How Best to Save a Bad Economy?

Taxes

The shape of the recovery: A swoosh not a V. The Congressional Budget Office figures the economy won’t return to pre-recession levels at least through 2021. While the economy will hit bottom in the second quarter of this year, recovery will take years. By the fourth quarter of 2021, CBO figures the unemployment rate still will be 8.6 percent, and real economic output will be 1.6 percent lower than it was at the end of 2019. White House officials, however, continue to insist, at least publicly, that the economy will recover by Fall.   
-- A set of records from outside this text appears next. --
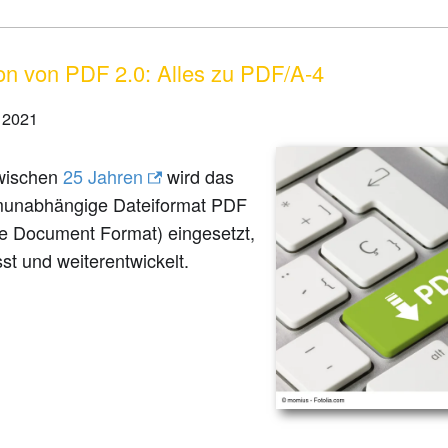
on von PDF 2.0: Alles zu PDF/A-4
 2021
zwischen
25 Jahren
wird das
rmunabhängige Dateiformat PDF
le Document Format) eingesetzt,
t und weiterentwickelt.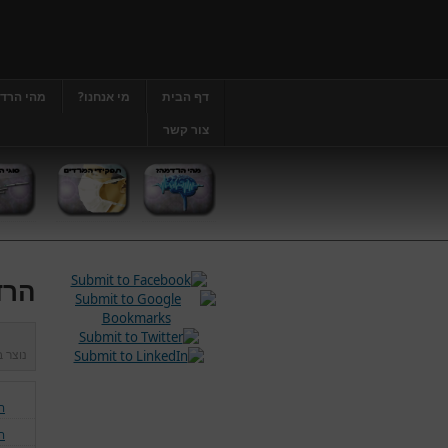
דף הבית
מי אנחנו?
מהי הרד
צור קשר
הרד
נוצר 
ה
ה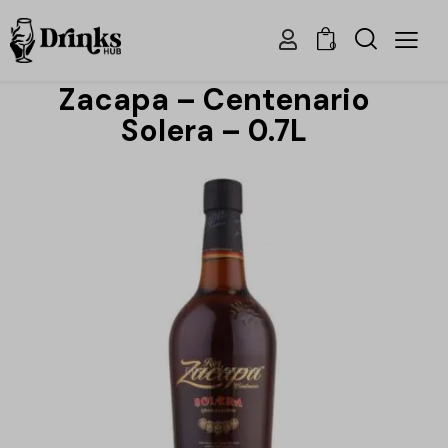
0
Zacapa – Centenario
Solera – 0.7L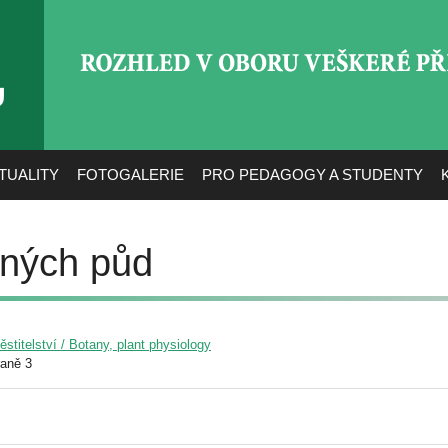
ROZHLED V OBORU VEŠ
TUALITY
FOTOGALERIE
PRO PEDAGOGY A STUDENTY
žných půd
pěstitelství / Botany, plant physiology
raně 3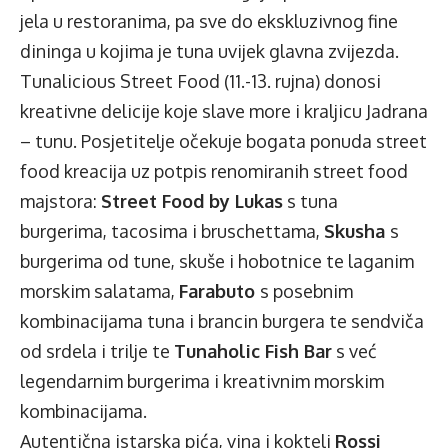
jela u restoranima, pa sve do ekskluzivnog fine
dininga u kojima je tuna uvijek glavna zvijezda.
Tunalicious Street Food (11.-13. rujna) donosi
kreativne delicije koje slave more i kraljicu Jadrana
– tunu. Posjetitelje očekuje bogata ponuda street
food kreacija uz potpis renomiranih street food
majstora:
Street Food by Lukas
s tuna
burgerima, tacosima i bruschettama,
Skusha
s
burgerima od tune, skuše i hobotnice te laganim
morskim salatama,
Farabuto
s posebnim
kombinacijama tuna i brancin burgera te sendviča
od srdela i trilje te
Tunaholic Fish Bar
s već
legendarnim burgerima i kreativnim morskim
kombinacijama.
Autentična istarska pića, vina i kokteli
Rossi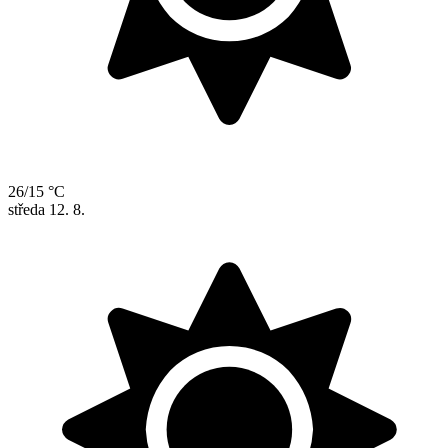
26/15 °C
středa
12. 8.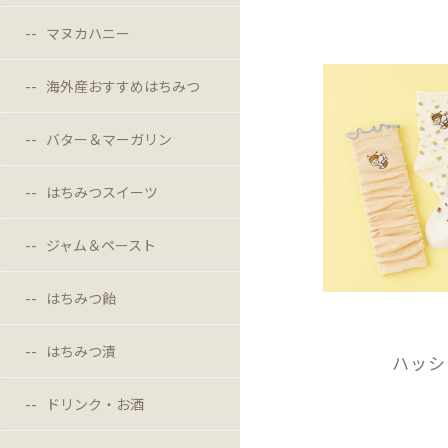
マヌカハニー
海外産おすすめはちみつ
バター＆マーガリン
はちみつスイーツ
ジャム＆ペースト
はちみつ飴
はちみつ漬
ハッシ
ドリンク・お酒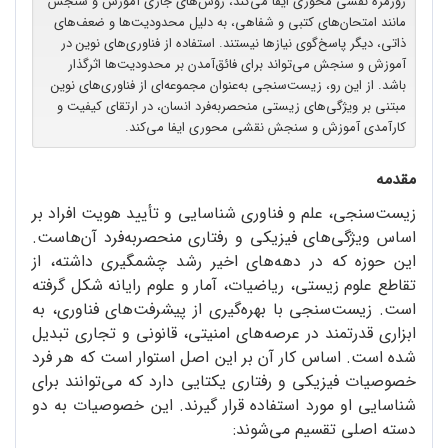
روزمره نقشی محوری ایفا می‌کند، روش‌های جاری آموزش و سنجش
مانند امتحان‌های کتبی و شفاهی، به دلیل محدودیت‌ها و ضعف‌های
ذاتی، دیگر پاسخ‌گوی نیازها نیستند. استفاده از فناوری‌های نوین در
آموزش و سنجش می‌تواند برای فائق‌آمدن بر محدودیت‌ها اثرگذار
باشد. از این رو، زیست‌سنجی به‌عنوان مجموعه‌ای از فناوری‌های نوین
مبتنی بر ویژگی‌های زیستی منحصربه‌فرد انسان، در ارتقای کیفیت و
کارآمدی آموزش و سنجش نقشی محوری ایفا می‌کند.
مقدمه
زیست‌سنجی، علم و فناوری شناسایی و تأیید هویت افراد بر
اساس ویژگی‌های فیزیکی و رفتاری منحصربه‌فرد آن‌هاست.
این حوزه که در دهه‌های اخیر رشد چشمگیری داشته، از
تقاطع علوم زیستی، ریاضیات، آمار و علوم رایانه شکل گرفته
است. زیست‌سنجی با بهره‌گیری از پیشرفت‌های فناوری، به
ابزاری قدرتمند در عرصه‌های امنیتی، قانونی و تجاری تبدیل
شده است. اساس کار آن بر این اصل استوار است که هر فرد
خصوصیات فیزیکی و رفتاری یکتایی دارد که می‌توانند برای
شناسایی او مورد استفاده قرار گیرند. این خصوصیات به دو
دسته اصلی تقسیم می‌شوند: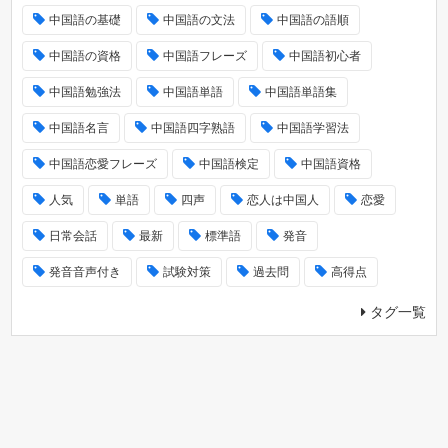
中国語の基礎
中国語の文法
中国語の語順
中国語の資格
中国語フレーズ
中国語初心者
中国語勉強法
中国語単語
中国語単語集
中国語名言
中国語四字熟語
中国語学習法
中国語恋愛フレーズ
中国語検定
中国語資格
人気
単語
四声
恋人は中国人
恋愛
日常会話
最新
標準語
発音
発音音声付き
試験対策
過去問
高得点
タグ一覧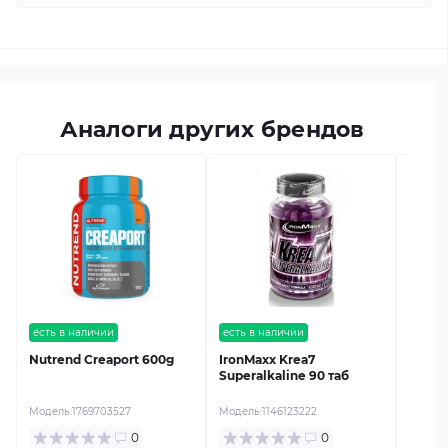
Аналоги других брендов
есть в
IronM
Supera
Модель
есть в наличии
есть в наличии
Nutrend Creaport 600g
IronMaxx Krea7
Superalkaline 90 таб
Модель:
1769703527
Модель:
1146123222
0
0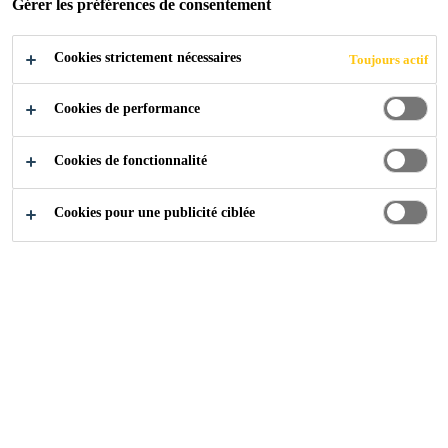
Gérer les préférences de consentement
Cookies strictement nécessaires
Toujours actif
Pour le futur
Personnes
Cookies de performance
Cookies de fonctionnalité
Cookies pour une publicité ciblée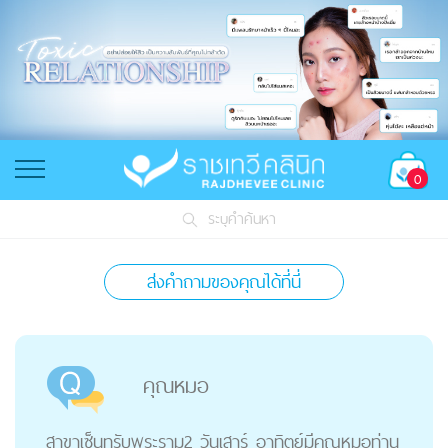
0
ระบุคำค้นหา
ส่งคำถามของคุณได้ที่นี่
คุณหมอ
สาขาเซ็นทรับพระราม2 วันเสาร์ อาทิตย์มีคุณหมอท่าน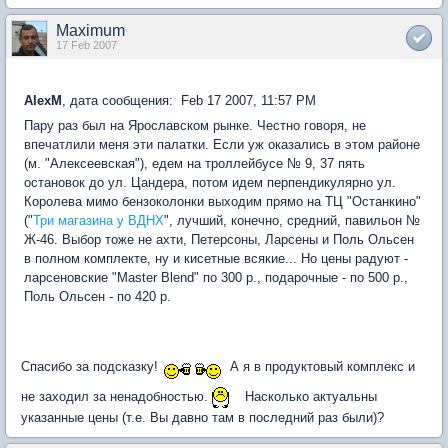
Maximum
17 Feb 2007
AlexM
, дата сообщения: Feb 17 2007, 11:57 PM
Пару раз был на Ярославском рынке. Честно говоря, не
впечатлили меня эти палатки. Если уж оказались в этом районе
(м. "Алексеевская"), едем на троллейбусе № 9, 37 пять
остановок до ул. Цандера, потом идем перпендикулярно ул.
Королева мимо бензоколонки выходим прямо на ТЦ "Останкино"
("
Три магазина у ВДНХ
", лучший, конечно, средний, павильон №
Ж-46. Выбор тоже не ахти, Петерсоны, Ларсены и Поль Ольсен
в полном комплекте, ну и кисетные всякие... Но цены радуют -
ларсеновские "Master Blend" по 300 р., подарочные - по 500 р.,
Поль Ольсен - по 420 р.
Спасибо за подсказку!
А я в продуктовый комплекс и
не заходил за ненадобностью.
Насколько актуальны
указанные цены (т.е. Вы давно там в последний раз были)?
Fed Chair and Treasury Secretary disagree too. In a Senate Banking Committee hearing yesterday both warned that the US economy could suffer profound long-term damage because of the pandemic, but did not agree on how to repair it. Treasury Secretary Steven Mnuchin wants to reopen businesses and put Americans back to work with adequate protections. But Federal Reserve Chairman Jerome Powell suggested that people still might not shop or work without “pretty good confidence that it’s safe to go out.” As a result, he said, Congress may have to enact more fiscal relief while Mnuchin wants to “wait and see” if the country needs another stimulus bill. Mnuchin did promise to quickly distribute nearly $500 billion in already-enacted business assistance.  

Will Treasury require companies to retain workers if they accept an emergency stabilization loan? Mnuchin also suggested that Treasury cannot require companies to retain their employees in exchange for the loans: They only must promise to make their “best efforts” to support jobs. Sen. Elizabeth Warren insisted Treasury has the authority to make employment a condition of the loans under the Coronavirus Aid, Relief, and Economic Security (CARES) Act.

Lost opportunity: The CARES Act charitable deduction. TPC’s Gene Steuerle argues that Congress could have improved  the tax incentive to give to charity but missed the chance in the CARES Act. The  law’s one-year charitable deduction of $300 for filers who claim the standard deduction will cost $1.5 billion, but is unlikely to benefit recipients of charitable services very much.

A low chance of another relief package? GOP Sen. John Kennedy wants Treasury to let states use already appropriated funds to cover revenue shortfalls. He’s introduced a bill that would allow states to use the $150 billion in current coronavirus relief  for expenses unrelated to COVID-19. He insists there is a less than 50/50- chance Congress will  pass another coronavirus relief package.

In Colorado, an emergency tax? Progressives think now is the time to raise taxes under the state’s Taxpayer Bill of Rights. The never-used emergency provision would allow the state to temporarily raise  income taxes. They’d raise taxes on households earning more than $250,000 and slightly reduce tax rates for all others. They estimate their plan would  raise about $600 million from June through November.